Barrierefreie Anlage

Genau so stellen sich Oliver Wetz und Ulli Hartwig, die beiden Organisatoren des Camps, das Zusammenspiel der Kinder und Jugendlichen vor. Nachdem es in dem Verein schon 13 Jahre lang in Kooperation mit dem Frankfurter Ferienkarussell, das Nachwuchs aus allen sozialen Klassen Freizeitprogramme ermöglicht, ein Fußballcamp gab, wird dieses seit drei Jahren inklusiv ausgeschrieben. "Wir haben eine barrierefreie Sportanlage", erklärt Jugendleiter Hartwig. Zudem die Viktor-Frankl-Schule für körperlich und motorisch beeinträchtigte Kinder direkt nebenan. Da bot sich der Schritt an.

Von morgens um 9.30 Uhr an bis nachmittags um 15 Uhr werden die Teilnehmer beschäftigt. Ein Mittagessen, Getränke und Obst rund um die Uhr sind in den 30 Euro pro Person drin. Dabei werden die Vereinsvertreter von Marktbeschickern unterstützt. Auch die Bundesliga-Stiftung fördert das Angebot.

Spaß steht im Vordergrund: Die Kinder lernen aber auch

Neun Betreuer und drei Integrationshelfer sorgen dafür, dass nicht nur jeder Spaß hat, sondern auch auf verschiedenen Leistungsebenen geübt werden kann. "Es geht ums Dabeisein", betont Hartwig. Aber diejenigen, die besser spielen, kämen trotzdem auf ihre Kosten. Die Idee scheint zu funktionieren. Für die Woche in den Sommerferien, die die Concordia gerne noch um eine weitere im Herbst oder an Ostern ergänzen würde, gibt es Wartelisten. Zudem finden sich unter den ballaffinen Kindern regelmäßig Wiederholungstäter.
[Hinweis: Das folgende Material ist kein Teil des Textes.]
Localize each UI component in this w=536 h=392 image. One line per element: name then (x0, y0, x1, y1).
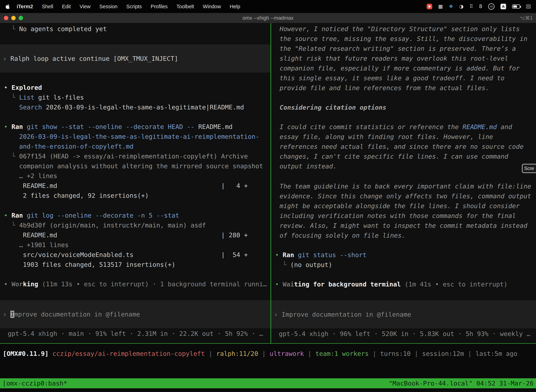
menu-profiles[interactable]: Profiles (146, 4, 172, 9)
text-segment: › (3, 311, 10, 318)
terminal-line: might be acceptable alongside the file l… (271, 201, 536, 211)
menu-shell[interactable]: Shell (38, 4, 58, 9)
terminal-line: essay file, along with finding root file… (271, 132, 536, 142)
terminal-line: The team guideline is to back every impo… (271, 182, 536, 191)
macos-menubar: iTerm2ShellEditViewSessionScriptsProfile… (0, 0, 536, 13)
app-icon-half-circle[interactable]: ◑ (459, 4, 463, 9)
terminal-line: gpt-5.4 xhigh · main · 91% left · 2.31M … (0, 329, 270, 339)
battery-percentage-icon[interactable]: .61 (488, 3, 494, 10)
screen-recording-stop-icon[interactable] (427, 4, 432, 9)
text-segment: └ (4, 94, 19, 101)
apple-menu-icon[interactable] (5, 4, 10, 9)
terminal-line: Search 2026-03-09-is-legal-the-same-as-l… (0, 103, 270, 112)
terminal-line: slight risk that future readers may over… (271, 54, 536, 63)
tmux-pane-right[interactable]: However, I noticed the "Directory Struct… (271, 23, 536, 343)
omx-status-segment: turns:10 (380, 350, 411, 357)
text-segment: › (3, 55, 10, 62)
text-segment (401, 281, 405, 288)
omx-status-segment: [OMX#0.11.9] (3, 350, 53, 357)
text-segment: • (275, 251, 282, 258)
text-segment: List (19, 94, 34, 101)
menu-items: iTerm2ShellEditViewSessionScriptsProfile… (12, 4, 245, 9)
input-source-icon[interactable]: A (500, 4, 506, 9)
menu-session[interactable]: Session (95, 4, 122, 9)
omx-status-segment: | (205, 350, 216, 357)
terminal-line: src/voice/voiceModeEnabled.ts | 54 + (0, 250, 270, 260)
text-segment: (no output) (290, 261, 332, 268)
text-segment: … +2 lines (4, 172, 57, 179)
text-segment: • (4, 123, 11, 130)
inject-banner: › Ralph loop active continue [OMX_TMUX_I… (0, 44, 270, 73)
text-segment: └ (4, 222, 19, 229)
text-segment: and (497, 123, 512, 131)
text-segment: README.md | 280 + (4, 232, 248, 239)
app-grid-icon[interactable]: ⠿ (469, 4, 473, 9)
text-segment (4, 104, 19, 111)
text-segment: README.md (195, 123, 233, 130)
terminal-line: └ (no output) (271, 260, 536, 270)
menu-view[interactable]: View (75, 4, 95, 9)
terminal-line: of focusing solely on file lines. (271, 231, 536, 240)
text-segment: 2026-03-09-is-legal-the-same-as-legitima… (19, 133, 259, 140)
text-segment: Ran (11, 123, 23, 130)
text-segment: No agents completed yet (19, 25, 107, 33)
text-segment: … +1901 lines (4, 241, 69, 248)
tmux-status-bar: [omx-cczip0:bash* "MacBook-Pro-44.local"… (0, 378, 536, 388)
omx-status-segment: | (304, 350, 315, 357)
app-icon-eight[interactable]: 8 (479, 4, 482, 9)
window-titlebar: omx --xhigh --madmax ⌥⌘1 (0, 13, 536, 23)
terminal-line: └ No agents completed yet (0, 24, 270, 34)
text-segment: (11m 13s • esc to interrupt) (42, 280, 149, 288)
text-segment: • (4, 84, 11, 91)
text-segment: provide file and line references from th… (280, 84, 489, 92)
window-tiling-icon[interactable]: ▦ (438, 4, 443, 9)
menu-edit[interactable]: Edit (57, 4, 75, 9)
menu-toolbelt[interactable]: Toolbelt (172, 4, 198, 9)
text-segment: • (275, 281, 282, 288)
omx-status-line: [OMX#0.11.9] cczip/essay/ai-reimplementa… (0, 344, 536, 363)
text-segment: The team guideline is to back every impo… (280, 183, 531, 190)
screen: iTerm2ShellEditViewSessionScriptsProfile… (0, 0, 536, 392)
text-segment: git show --stat --oneline --decorate HEA… (27, 123, 195, 130)
close-button[interactable] (4, 16, 8, 20)
menu-scripts[interactable]: Scripts (122, 4, 146, 9)
traffic-lights (4, 16, 23, 20)
omx-status-segment: team:1 workers (315, 350, 368, 357)
text-segment: of focusing solely on file lines. (280, 232, 405, 239)
menu-window[interactable]: Window (198, 4, 225, 9)
terminal-line: • Ran git log --oneline --decorate -n 5 … (0, 210, 270, 220)
text-segment: Wai (282, 281, 294, 288)
text-segment: › Improve documentation in @filename (274, 311, 411, 318)
battery-fill (513, 5, 517, 8)
zoom-button[interactable] (19, 16, 23, 20)
prompt-input[interactable]: › Improve documentation in @filename (0, 300, 270, 328)
text-segment: 2 files changed, 92 insertions(+) (4, 192, 149, 199)
battery-charging-icon[interactable] (512, 5, 520, 9)
minimize-button[interactable] (11, 16, 16, 20)
text-segment: Ran (11, 212, 23, 219)
text-segment: might be acceptable alongside the file l… (280, 202, 520, 210)
text-segment (38, 280, 42, 288)
screen-capture-overlay[interactable]: Scre (522, 164, 536, 173)
text-segment: Considering citation options (280, 104, 386, 111)
text-segment: Ran (282, 251, 294, 258)
terminal-line: including verification notes with those … (271, 211, 536, 221)
text-segment: the "Related research writing" section i… (280, 45, 516, 52)
text-segment: README.md | 4 + (4, 182, 248, 189)
text-segment: references need actual files, and since … (280, 143, 523, 150)
menu-help[interactable]: Help (225, 4, 245, 9)
control-center-icon[interactable] (526, 5, 531, 9)
terminal-line: companion file, especially if more comme… (271, 63, 536, 73)
menu-iterm2[interactable]: iTerm2 (12, 4, 38, 9)
menubar-status-icons: ▦❖◑⠿8.61A (427, 3, 532, 10)
app-icon-blue[interactable]: ❖ (449, 4, 453, 9)
terminal-line: evidence. Since this change only affects… (271, 191, 536, 201)
prompt-input[interactable]: › Improve documentation in @filename (271, 300, 536, 328)
text-segment: evidence. Since this change only affects… (280, 192, 531, 200)
overlay-label: Scre (524, 166, 534, 171)
terminal-line: … +2 lines (0, 171, 270, 181)
terminal-line: 2 files changed, 92 insertions(+) (0, 191, 270, 201)
tmux-pane-left[interactable]: └ No agents completed yet› Ralph loop ac… (0, 23, 270, 343)
terminal-line: this single essay, it seems like a good … (271, 73, 536, 83)
terminal-line: └ 4b9d30f (origin/main, instructkr/main,… (0, 220, 270, 230)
Sie treiben nicht nur Sport mit den anderen. "Es ist auch wichtig, dass wir genügend Zeit für die Kinder haben, um mit ihnen zu sprechen", sagt Hartwig. Etwa wenn einem unbedacht ein Schimpfwort herausrutscht, das den anderen treffen muss. "Dann reden wir darüber", und schnell werden die Fehltritte eingesehen.

Erlebnisse teilen: Konkurrenzdenken vermeiden

Das Teilen der Erlebnisse schweißt zusammen. Die Kinder entwickeln Empathie und kümmern sich umeinander, haben die Verantwortlichen festgestellt. "Man kann sich kaum vorstellen, dass sich das in zehn Jahren ändern wird", sagt Hartwig. Im Spielbetrieb gingen die Kicker oft ganz anders miteinander um, herrscht statt Fairplay und Fürsorge ein übertriebenes Konkurrenzdenken. Ein bisschen hoffen er und sein Kollege natürlich, ihren Camp-Teilnehmern etwas Besseres mitzugeben. "Es entspricht sowieso der Philosophie der Concordia, Kinder und Jugendliche nicht gleich dem Leistungsprinzip zu unterwerfen", sagt Wetz. Bei der Vorauswahl der Vereinsmitglieder wird derjenige vorgezogen, der zuerst vorstellig wird. Eine eigene inklusive Mannschaft zu gründen, fände man im Club auch nicht schlecht. Doch solch ein Projekt scheitert bislang an dem üblichen Problem: dass es sowohl an genügend Trainern als auch an Spielfläche fehlt.